Note that Microsoft's fix also includes a hidden undocumented feature: instead of outright sabotaging OpenEncryptedFileRaw, the fix checks an undocumented registry value AllowOpenRawDL (DWORD) under HKEY_LOCAL_MACHINE\SYSTEM\CurrentControlSet\Services\EFS; if this value exists and is equal to 1, OpenEncryptedFileRaw works as before. Therefore, if Microsoft's fix broke your backup, you can disable it using this value, but doing so will make you vulnerable to the PetitPotam attack.

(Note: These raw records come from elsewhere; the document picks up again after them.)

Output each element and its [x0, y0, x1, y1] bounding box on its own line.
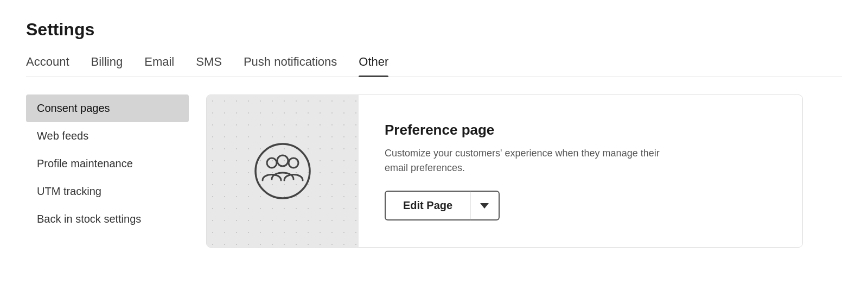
preference-page-card: Preference page Customize your customers… — [206, 94, 803, 248]
tab-email[interactable]: Email — [144, 55, 174, 77]
tab-sms[interactable]: SMS — [196, 55, 222, 77]
tab-push-notifications[interactable]: Push notifications — [244, 55, 337, 77]
card-thumbnail — [207, 95, 359, 247]
sidebar-item-back-in-stock[interactable]: Back in stock settings — [26, 205, 189, 233]
people-group-icon — [253, 141, 312, 201]
sidebar-item-utm-tracking[interactable]: UTM tracking — [26, 178, 189, 205]
svg-point-3 — [289, 158, 298, 168]
settings-page: Settings Account Billing Email SMS Push … — [0, 0, 868, 248]
main-content: Preference page Customize your customers… — [189, 94, 842, 248]
sidebar-item-consent-pages[interactable]: Consent pages — [26, 94, 189, 122]
sidebar-item-profile-maintenance[interactable]: Profile maintenance — [26, 150, 189, 178]
edit-page-button[interactable]: Edit Page — [385, 191, 470, 220]
svg-point-2 — [277, 155, 288, 166]
card-body: Preference page Customize your customers… — [359, 95, 693, 247]
sidebar-item-web-feeds[interactable]: Web feeds — [26, 122, 189, 150]
tab-billing[interactable]: Billing — [91, 55, 123, 77]
page-title: Settings — [26, 20, 842, 40]
edit-page-dropdown-button[interactable] — [470, 191, 500, 220]
content-area: Consent pages Web feeds Profile maintena… — [26, 94, 842, 248]
tab-other[interactable]: Other — [359, 55, 388, 77]
svg-point-0 — [256, 144, 310, 198]
dropdown-arrow-icon — [480, 203, 489, 209]
edit-page-button-group: Edit Page — [385, 191, 667, 220]
tabs-nav: Account Billing Email SMS Push notificat… — [26, 55, 842, 77]
card-description: Customize your customers' experience whe… — [385, 146, 667, 175]
svg-point-1 — [267, 158, 277, 168]
sidebar: Consent pages Web feeds Profile maintena… — [26, 94, 189, 248]
card-title: Preference page — [385, 122, 667, 138]
tab-account[interactable]: Account — [26, 55, 69, 77]
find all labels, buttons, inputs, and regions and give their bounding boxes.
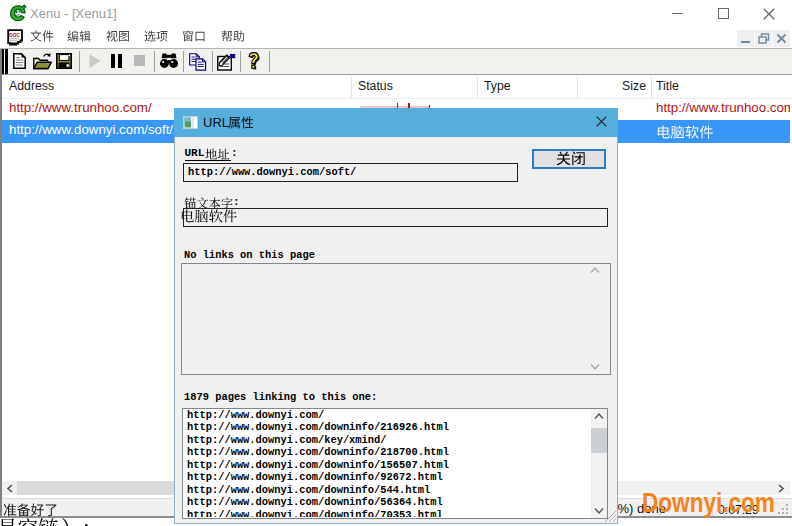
svg-text:DOC: DOC: [9, 31, 20, 38]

We find this Microsoft's fix to be appropriate and therefore do not plan to port our PetitPotam micropatch to the August 2021 version of efslsaext.dll unless 0patch users come complaining the fix broke their backup. We also invite any Windows users whose backup got broken by August 2021 Windows Update to contact us at [email protected].
Update 8/11/2021: Neither Microsoft's August fix nor our micropatch seem to have covered all PetitPotam affected code. Both fixed the anonymous attack vector but we're investigating additional authenticated paths now and looking for the best way to patch that too.
Update 8/19/2021: Our new micropatches released today address these additional attack vectors.
We'd like to thank topotam for sharing details about this vulnerability, and Will Dormann, Benjamin Delpy and Kevin Beaumont for sharing lots of useful insights and context that helped us understand this vulnerability and create this micropatch to protect users.